Zimbra Zero-Day Demands Urgent Manual Update

Teams running the Zimbra Collaboration Suite version 8.8.15 are urged to apply a manual fix against a recently discovered zero-day vulnerability that’s being actively exploited in the wild.

The Zimbra cloud suite offers email, calendar functions, and other enterprise collaboration tools. The vulnerability compromises the security of data on Zimbra servers, the company said in its security advisory.

“A security vulnerability in Zimbra Collaboration Suite Version 8.8.15 that could potentially impact the confidentiality and integrity of your data has surfaced,” the company said. “We take this matter very seriously and have already taken immediate action to address the issue.”

The reflected cross-site scripting (XSS) vulnerability was discovered by Google Threat Analysis Group (TAG) researcher Clément Lecigne. Fellow TAG researcher Maddie Stone confirmed the Zimbra zero-day is being targeted in the wild in a July 13 tweet. 

No Automatic Patch Yet

Although Zimbra has a fix, it won’t roll out automatically until its scheduled July update, which is why the company is asking customers to manually apply a fix to all mailbox nodes.

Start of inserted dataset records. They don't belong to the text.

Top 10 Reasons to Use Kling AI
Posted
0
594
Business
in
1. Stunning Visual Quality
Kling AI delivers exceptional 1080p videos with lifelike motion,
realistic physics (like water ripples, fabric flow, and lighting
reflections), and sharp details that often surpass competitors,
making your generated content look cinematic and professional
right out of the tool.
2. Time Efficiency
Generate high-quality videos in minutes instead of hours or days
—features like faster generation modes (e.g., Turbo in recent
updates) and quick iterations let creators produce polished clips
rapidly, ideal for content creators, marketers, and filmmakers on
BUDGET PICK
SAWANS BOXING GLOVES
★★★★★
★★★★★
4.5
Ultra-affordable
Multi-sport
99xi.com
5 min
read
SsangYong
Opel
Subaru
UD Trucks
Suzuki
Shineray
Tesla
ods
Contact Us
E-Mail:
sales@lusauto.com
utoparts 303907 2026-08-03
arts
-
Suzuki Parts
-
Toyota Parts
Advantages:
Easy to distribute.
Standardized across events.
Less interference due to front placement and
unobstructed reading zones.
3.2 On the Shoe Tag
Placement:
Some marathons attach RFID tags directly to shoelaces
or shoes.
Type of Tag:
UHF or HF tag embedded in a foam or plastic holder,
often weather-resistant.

The company urges its users take the following steps:

1. Take a backup of the file /opt/zimbra/jetty/webapps/zimbra/m/momoveto
2. Edit this file and go to line number 40
3. Update the parameter value as below
   <input name=”st” type=”hidden” value=”${fn:escapeXml(param.st)}”/>
4. Before the update, the line appeared as below
   <input name=”st” type=”hidden” value=”${param.st}”/>
5. After the update, the line should appear as below:
   <input name=”st” type=”hidden” value=”${fn:escapeXml(param.st)}”/>

Zimbra added in its security advisory that a service restart is not required. 

Zimbra: A Popular Cybercriminal Target

The risk for not patching is real: Zimbra products are popular among advanced persistent threat (APT) and other cyber-threat groups. Earlier this year, the North Korean government was discovered using a Zimbra zero-day vulnerability to spy on a collection of medical and energy sector organizations. Months earlier, in late 2022, threat actors were discovered actively exploiting a a remote code execution vulnerability in Zimbra email servers.

Last November, the Cybersecurity and Infrastructure Security Agency (CISA) issued a blanket warning that if enterprises were running Zimbra collaboration suites, they should assume they have been compromised.